The only synthetic data provider to achieve SOC2 and ISO certifications

With data privacy and information security at the heart of everything we do, our efforts to ensure the privacy and integrity of our customer’s sensitive data by following strict security policies and procedures have been officially recognized this year. In March, we received the SOC 2 Type 2 certification, which is an audit report capturing how a company safeguards customer data and how well internal controls are operating and later in November, we got awarded the ISO 27001 certification which is a globally recognized information security standard. 

Thanks to both SOC2 and ISO certifications, our customers and partners can now speed up vetting processes and immediately get a clear picture of the advanced level of information security standards we hold.
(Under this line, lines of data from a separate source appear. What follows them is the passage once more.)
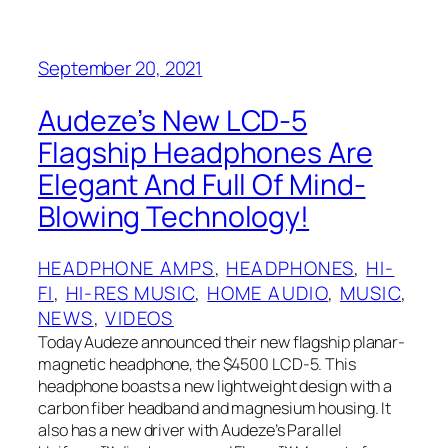
September 20, 2021
Audeze’s New LCD-5
Flagship Headphones Are
Elegant And Full Of Mind-
Blowing Technology!
HEADPHONE AMPS
, 
HEADPHONES
, 
HI-
FI
, 
HI-RES MUSIC
, 
HOME AUDIO
, 
MUSIC
, 
NEWS
, 
VIDEOS
Today Audeze announced their new flagship planar-
magnetic headphone, the $4500 LCD-5. This
headphone boasts a new lightweight design with a
carbon fiber headband and magnesium housing. It
also has a new driver with Audeze’s Parallel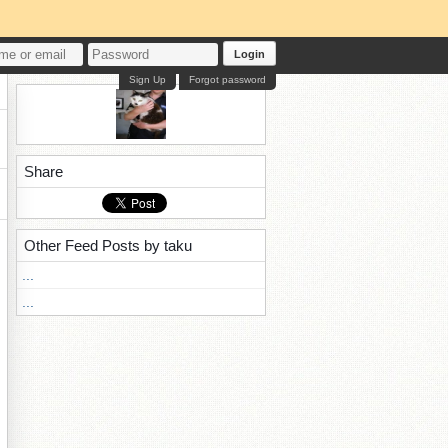
Login
Sign Up
Forgot password
Share
Other Feed Posts by taku
...
...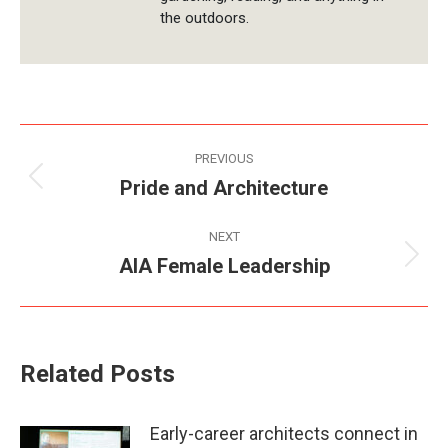
the outdoors.
Post
PREVIOUS
navigation
Pride and Architecture
Previous
post:
NEXT
AIA Female Leadership
Next
post:
Related Posts
Early-career architects connect in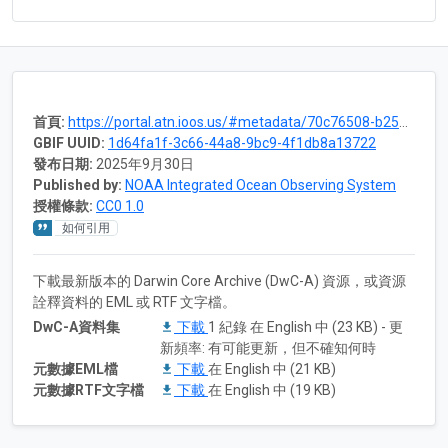
首頁:
https://portal.atn.ioos.us/#metadata/70c76508-b252-4c3d-9f27-e4cba9300537/project
GBIF UUID:
1d64fa1f-3c66-44a8-9bc9-4f1db8a13722
發布日期:
2025年9月30日
Published by:
NOAA Integrated Ocean Observing System
授權條款:
CC0 1.0
如何引用
下載最新版本的 Darwin Core Archive (DwC-A) 資源，或資源
詮釋資料的 EML 或 RTF 文字檔。
DwC-A資料集
下載
1 紀錄 在 English 中 (23 KB) - 更
新頻率: 有可能更新，但不確知何時
元數據EML檔
下載
在 English 中 (21 KB)
元數據RTF文字檔
下載
在 English 中 (19 KB)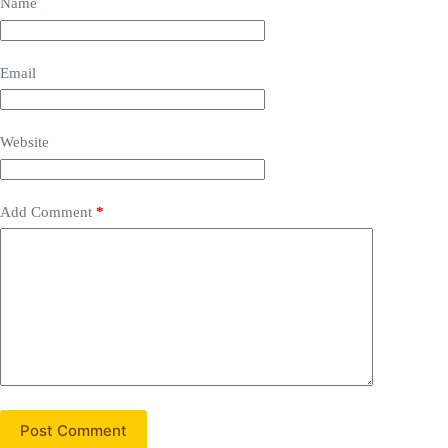
Name
Email
Website
Add Comment
*
Post Comment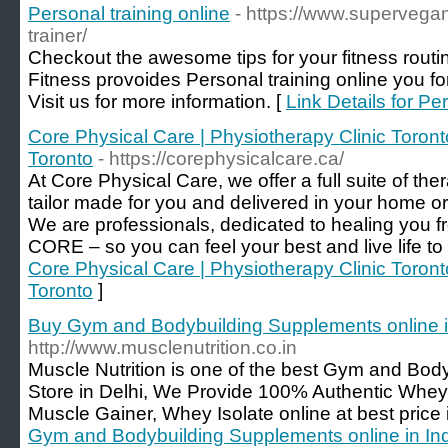
Personal training online
- https://www.supervega
trainer/
Checkout the awesome tips for your fitness rout
Fitness provoides Personal training online you fo
Visit us for more information. [
Link Details for Pe
Core Physical Care | Physiotherapy Clinic Toront
Toronto
- https://corephysicalcare.ca/
At Core Physical Care, we offer a full suite of th
tailor made for you and delivered in your home or
We are professionals, dedicated to healing you f
CORE – so you can feel your best and live life to it
Core Physical Care | Physiotherapy Clinic Toront
Toronto
]
Buy Gym and Bodybuilding Supplements online i
http://www.musclenutrition.co.in
Muscle Nutrition is one of the best Gym and Bod
Store in Delhi, We Provide 100% Authentic Whey
Muscle Gainer, Whey Isolate online at best price i
Gym and Bodybuilding Supplements online in In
Growing the Order of Mostlies

All this wouldn’t be possible without MOSTLY AI’s most important asset – our team (or Mostlies as we like to call them). In 2021, we welcomed quite a few new Mostlies to the team - amongst them new executives to strengthen our product, marketing and sales activities. 

The first one to join the team this year was Andreas Ponikiewicz as our Vice President of Global Sales, who took the lead for MOSTLY AI's international sales team across Europe, North America and Asia and has brought our communication with the clients to the next level. Shortly afterward, we welcomed our new CTO, Kerem Erdem, onboard. As a true captain, he is leading us on the way to accelerate our tech performance and enable organizations to thrive in an ethical, responsible way with smart and safe synthetic data. To help get the word out, in early May, Sabine Klisch joined the team as VP Global Marketing and is now leading our creative marketing team on our journey to position MOSTLY AI as the global leader for smart synthetic data. And to spice up the story even more, we have added a special Italian ingredient – Mario Scriminaci, our new CPO who is making sure our synthetic data platform is the number one solution and provides our customers with better-than-real data.

The Best Employer Award

As already mentioned, Mostlies are the most important part of MOSTLY AI and it seems we are doing something right since we made it to the top 3 of Great Place to Work and received Austria's Best Employers 2021 award. 

The MOSTLY AI team is truly diverse, with more than 15 different nationalities represented. Almost 40 members strong, we are organized in several teams, including data science, engineering, product, marketing, sales, and operations. The majority of us are based at our headquarter in Vienna, but an increasing number are working remotely spread across the entire world. What has started as a necessity because of COVID-19 has now become an integral part of our company culture.

Looking back, we can say this year has exceeded our expectations by far. One team of devoted professionals all united with the same vision – to empower people with data and build a smarter and fairer future together. 

What’s next? 2022 is said to be the year of synthetic data. According to Gartner, by 2024, 60% of the data used for the development of AI and analytics projects will be synthetically generated. 2022 will also be the year of MOSTLY AI and we will have exciting news to share with you very soon.